Collaboration on a single global challenge
This collaboration is essential across the board. We need to build cooperation and synergies between the multilateral agreements and the sustainable development goals, between government ministries, between the private and public sectors. We may all have our little fiefdoms, but they are part of the wider environmental landscape. The Montreal Protocol and its Kigali Amendment is, in fact, a perfect example of how action under one agreement affects every process and sector.

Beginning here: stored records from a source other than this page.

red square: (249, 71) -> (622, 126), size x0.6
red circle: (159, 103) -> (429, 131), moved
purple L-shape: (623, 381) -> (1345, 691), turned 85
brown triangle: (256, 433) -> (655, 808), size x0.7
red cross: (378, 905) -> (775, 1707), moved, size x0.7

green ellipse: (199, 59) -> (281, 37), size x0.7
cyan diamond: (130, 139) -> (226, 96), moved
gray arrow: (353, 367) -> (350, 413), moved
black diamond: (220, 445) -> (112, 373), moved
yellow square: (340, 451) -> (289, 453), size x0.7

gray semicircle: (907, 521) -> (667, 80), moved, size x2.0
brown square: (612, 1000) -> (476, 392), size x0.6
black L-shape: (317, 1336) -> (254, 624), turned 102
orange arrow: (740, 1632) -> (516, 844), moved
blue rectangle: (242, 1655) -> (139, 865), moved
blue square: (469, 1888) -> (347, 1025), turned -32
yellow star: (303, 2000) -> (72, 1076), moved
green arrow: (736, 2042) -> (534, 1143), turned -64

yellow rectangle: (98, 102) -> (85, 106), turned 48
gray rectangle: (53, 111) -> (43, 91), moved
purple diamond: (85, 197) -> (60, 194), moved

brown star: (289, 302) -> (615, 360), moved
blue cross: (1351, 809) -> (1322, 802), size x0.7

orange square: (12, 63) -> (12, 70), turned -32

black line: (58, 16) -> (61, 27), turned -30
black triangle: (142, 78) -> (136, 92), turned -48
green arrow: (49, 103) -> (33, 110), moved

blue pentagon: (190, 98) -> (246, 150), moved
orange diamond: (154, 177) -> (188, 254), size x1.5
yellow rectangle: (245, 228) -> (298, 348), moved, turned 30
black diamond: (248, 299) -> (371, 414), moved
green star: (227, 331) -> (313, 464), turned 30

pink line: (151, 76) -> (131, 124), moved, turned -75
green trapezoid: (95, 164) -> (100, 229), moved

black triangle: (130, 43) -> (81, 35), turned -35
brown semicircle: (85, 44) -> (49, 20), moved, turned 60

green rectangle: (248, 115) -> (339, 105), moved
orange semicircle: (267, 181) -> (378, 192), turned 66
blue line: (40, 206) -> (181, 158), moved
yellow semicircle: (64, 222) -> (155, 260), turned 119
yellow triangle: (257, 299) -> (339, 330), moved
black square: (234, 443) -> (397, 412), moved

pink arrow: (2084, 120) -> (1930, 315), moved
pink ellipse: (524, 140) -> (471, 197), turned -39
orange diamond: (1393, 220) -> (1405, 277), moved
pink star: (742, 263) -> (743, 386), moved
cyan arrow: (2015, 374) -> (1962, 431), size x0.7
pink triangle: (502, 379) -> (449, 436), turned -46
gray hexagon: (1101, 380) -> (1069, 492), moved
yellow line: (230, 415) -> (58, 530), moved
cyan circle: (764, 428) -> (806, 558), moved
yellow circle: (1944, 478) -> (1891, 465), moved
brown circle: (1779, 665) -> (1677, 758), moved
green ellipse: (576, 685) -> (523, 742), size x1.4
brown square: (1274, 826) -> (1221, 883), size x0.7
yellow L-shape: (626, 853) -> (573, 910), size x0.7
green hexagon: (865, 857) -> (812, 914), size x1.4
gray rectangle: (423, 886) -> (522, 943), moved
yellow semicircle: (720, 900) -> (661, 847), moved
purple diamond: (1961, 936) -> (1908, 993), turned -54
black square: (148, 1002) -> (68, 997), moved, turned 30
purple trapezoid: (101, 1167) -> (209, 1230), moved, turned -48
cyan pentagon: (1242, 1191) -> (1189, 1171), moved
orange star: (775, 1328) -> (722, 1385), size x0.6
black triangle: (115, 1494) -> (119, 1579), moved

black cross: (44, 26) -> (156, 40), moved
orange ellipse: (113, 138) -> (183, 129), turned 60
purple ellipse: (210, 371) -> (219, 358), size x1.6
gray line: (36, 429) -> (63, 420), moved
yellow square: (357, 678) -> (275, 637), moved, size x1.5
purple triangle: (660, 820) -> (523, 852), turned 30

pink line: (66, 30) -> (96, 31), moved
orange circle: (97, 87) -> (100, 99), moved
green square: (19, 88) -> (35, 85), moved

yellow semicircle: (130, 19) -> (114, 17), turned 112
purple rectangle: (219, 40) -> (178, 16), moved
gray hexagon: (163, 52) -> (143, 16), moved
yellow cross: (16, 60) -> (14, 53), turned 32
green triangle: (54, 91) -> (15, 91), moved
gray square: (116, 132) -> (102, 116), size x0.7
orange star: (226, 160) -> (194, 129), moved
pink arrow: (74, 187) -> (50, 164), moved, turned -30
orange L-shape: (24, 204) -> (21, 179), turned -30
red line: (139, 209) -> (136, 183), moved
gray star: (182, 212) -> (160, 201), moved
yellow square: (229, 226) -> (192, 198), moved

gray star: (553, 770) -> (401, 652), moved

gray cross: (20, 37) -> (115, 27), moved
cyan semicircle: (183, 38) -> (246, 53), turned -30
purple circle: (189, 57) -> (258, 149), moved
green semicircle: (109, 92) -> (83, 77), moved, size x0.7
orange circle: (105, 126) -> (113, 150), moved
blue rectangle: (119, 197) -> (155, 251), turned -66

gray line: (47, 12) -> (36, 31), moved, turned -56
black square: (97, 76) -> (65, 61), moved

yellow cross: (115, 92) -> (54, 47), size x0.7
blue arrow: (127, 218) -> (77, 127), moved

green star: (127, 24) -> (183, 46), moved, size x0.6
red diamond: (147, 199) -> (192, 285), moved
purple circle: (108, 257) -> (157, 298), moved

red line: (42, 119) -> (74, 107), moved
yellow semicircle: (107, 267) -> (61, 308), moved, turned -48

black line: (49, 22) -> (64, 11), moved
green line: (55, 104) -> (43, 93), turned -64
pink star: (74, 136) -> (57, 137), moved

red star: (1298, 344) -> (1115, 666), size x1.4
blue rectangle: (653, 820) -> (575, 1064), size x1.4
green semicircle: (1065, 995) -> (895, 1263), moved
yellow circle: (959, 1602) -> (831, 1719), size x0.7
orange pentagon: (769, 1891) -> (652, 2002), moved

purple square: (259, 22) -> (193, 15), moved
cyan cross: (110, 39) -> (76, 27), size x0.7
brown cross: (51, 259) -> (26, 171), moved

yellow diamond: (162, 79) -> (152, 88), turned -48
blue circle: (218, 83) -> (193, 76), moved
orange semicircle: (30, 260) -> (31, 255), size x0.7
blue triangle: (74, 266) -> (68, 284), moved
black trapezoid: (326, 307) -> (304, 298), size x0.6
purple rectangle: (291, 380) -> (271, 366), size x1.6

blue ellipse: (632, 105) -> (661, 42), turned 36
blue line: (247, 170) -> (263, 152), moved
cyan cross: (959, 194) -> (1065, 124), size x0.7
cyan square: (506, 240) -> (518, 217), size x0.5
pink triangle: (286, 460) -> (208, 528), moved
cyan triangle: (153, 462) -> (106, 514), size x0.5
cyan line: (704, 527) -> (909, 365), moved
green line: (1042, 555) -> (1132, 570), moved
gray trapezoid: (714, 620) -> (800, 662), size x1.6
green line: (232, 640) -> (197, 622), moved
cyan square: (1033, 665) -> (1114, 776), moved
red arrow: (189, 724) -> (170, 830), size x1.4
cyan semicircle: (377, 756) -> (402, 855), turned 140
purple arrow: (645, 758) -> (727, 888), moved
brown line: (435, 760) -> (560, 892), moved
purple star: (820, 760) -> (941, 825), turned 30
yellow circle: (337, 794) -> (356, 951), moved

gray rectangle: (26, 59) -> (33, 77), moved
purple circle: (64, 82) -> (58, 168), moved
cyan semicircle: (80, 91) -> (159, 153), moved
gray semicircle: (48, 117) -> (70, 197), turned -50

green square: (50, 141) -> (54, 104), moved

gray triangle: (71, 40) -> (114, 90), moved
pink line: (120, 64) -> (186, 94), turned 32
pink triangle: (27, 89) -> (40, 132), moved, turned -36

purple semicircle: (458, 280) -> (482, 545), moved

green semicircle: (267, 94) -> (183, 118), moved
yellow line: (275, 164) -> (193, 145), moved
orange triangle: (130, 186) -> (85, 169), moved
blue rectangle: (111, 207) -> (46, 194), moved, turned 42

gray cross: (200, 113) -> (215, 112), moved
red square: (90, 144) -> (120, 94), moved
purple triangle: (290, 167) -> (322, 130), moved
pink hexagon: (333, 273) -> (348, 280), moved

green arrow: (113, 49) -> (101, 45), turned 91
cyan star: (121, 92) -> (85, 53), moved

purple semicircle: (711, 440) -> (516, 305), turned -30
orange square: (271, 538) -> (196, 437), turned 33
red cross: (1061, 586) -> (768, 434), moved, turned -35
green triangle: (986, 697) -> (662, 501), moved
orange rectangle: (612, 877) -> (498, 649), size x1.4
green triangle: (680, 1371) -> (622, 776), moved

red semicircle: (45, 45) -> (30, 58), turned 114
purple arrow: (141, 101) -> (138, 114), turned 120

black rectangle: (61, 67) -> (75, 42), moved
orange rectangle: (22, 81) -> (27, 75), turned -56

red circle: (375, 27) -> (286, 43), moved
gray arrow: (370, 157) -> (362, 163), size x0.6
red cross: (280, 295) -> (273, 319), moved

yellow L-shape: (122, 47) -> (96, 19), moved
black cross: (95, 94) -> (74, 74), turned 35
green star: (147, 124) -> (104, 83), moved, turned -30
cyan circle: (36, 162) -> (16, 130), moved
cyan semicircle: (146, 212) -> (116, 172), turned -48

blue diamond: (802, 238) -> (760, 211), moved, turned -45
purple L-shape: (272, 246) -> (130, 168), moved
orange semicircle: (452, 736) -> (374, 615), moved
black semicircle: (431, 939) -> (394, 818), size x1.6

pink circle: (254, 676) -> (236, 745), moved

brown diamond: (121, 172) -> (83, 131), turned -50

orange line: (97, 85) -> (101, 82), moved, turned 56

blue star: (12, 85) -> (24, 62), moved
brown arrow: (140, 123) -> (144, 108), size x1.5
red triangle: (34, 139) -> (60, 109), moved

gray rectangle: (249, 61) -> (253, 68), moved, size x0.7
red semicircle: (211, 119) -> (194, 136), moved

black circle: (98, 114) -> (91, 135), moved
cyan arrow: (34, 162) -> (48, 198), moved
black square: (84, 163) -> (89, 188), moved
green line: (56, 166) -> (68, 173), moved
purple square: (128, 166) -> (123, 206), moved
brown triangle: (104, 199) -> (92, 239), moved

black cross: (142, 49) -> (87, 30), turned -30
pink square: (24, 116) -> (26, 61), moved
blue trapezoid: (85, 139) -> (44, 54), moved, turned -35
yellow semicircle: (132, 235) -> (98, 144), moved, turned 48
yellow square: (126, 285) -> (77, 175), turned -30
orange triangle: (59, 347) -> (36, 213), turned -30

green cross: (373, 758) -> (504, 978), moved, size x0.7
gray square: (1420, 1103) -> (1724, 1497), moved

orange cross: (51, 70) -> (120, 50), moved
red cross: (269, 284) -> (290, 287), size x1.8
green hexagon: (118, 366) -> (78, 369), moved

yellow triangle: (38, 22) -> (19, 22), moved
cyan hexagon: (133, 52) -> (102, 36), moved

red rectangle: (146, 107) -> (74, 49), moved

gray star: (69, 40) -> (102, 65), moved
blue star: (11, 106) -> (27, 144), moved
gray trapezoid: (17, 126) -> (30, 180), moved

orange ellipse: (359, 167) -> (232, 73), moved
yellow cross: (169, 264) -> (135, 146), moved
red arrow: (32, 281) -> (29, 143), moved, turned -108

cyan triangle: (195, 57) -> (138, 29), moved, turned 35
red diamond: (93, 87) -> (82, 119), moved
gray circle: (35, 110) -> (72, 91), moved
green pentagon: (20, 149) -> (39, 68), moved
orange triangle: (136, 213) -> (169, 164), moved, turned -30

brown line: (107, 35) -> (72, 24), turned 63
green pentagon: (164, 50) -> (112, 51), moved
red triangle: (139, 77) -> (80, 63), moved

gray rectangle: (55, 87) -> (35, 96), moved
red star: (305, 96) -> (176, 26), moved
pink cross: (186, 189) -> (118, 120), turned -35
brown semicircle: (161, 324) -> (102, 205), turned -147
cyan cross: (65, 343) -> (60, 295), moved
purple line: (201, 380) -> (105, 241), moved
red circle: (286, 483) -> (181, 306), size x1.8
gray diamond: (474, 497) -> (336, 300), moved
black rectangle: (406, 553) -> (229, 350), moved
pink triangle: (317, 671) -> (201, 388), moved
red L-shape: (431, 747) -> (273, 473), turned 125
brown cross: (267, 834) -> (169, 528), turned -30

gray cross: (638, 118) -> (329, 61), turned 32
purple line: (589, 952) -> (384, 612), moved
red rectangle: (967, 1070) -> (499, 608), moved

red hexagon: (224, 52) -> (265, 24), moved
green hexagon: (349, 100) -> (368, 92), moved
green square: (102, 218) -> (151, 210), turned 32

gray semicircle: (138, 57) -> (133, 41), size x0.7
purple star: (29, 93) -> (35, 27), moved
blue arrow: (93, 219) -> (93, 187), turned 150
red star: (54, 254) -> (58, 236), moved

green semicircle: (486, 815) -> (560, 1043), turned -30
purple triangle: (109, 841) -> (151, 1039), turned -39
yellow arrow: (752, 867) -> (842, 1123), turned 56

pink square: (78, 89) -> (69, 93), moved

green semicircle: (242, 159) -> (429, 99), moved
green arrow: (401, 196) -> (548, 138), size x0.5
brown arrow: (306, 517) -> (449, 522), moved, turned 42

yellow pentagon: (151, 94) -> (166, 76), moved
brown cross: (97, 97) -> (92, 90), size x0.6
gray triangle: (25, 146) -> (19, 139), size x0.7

As I mentioned earlier, the work of the Montreal Protocol has already had a great positive impact on ecosystems, biodiversity and human health by protecting the ozone layer. Phasing down CFCs also helped to mitigate climate change, as they too were warming gases.
Now the Kigali Amendment and associated efforts can have a wide impact. Governments will work with industry to phase down HFCs. Governments, industry, civil society and international organizations will work in tandem with this process to increase energy efficiency and the share of renewables. Together, we will look at alternative technology: from using seawater to cool buildings through district energy systems to using green roofs and green corridors to keep cities cooler. National cooling plans will bring together disparate ministries and sectors to use the new technology to expand access to those who need it.
All of this will cut the climate impact of the cooling sector, which will have a positive impact on lives, biodiversity, ecosystems and economies. Your actions will reduce the impact of challenges such as air pollution, further improving human health. They will allow the expansion of cooling, bringing life-saving products such as vaccines and safe food to more people and protecting against growing heatwaves. They will help to reduce food loss and waste. They will, in short, have benefits that stretch far beyond the confines of this agreement.
What you do will have knock-on effects going into the “super year” of 2020: when the Convention on Biological Diversity meets to set the post-2020 framework on biodiversity; when nations update their NDCs under the Paris Agreement; when many other important gatherings are taking place, including the UN Ocean Conference in June. What you do will affect everything.
As you deliberate, this is what I would like you to remember. The environmental challenge is a single, global challenge. If we are to face it down, we must do it together.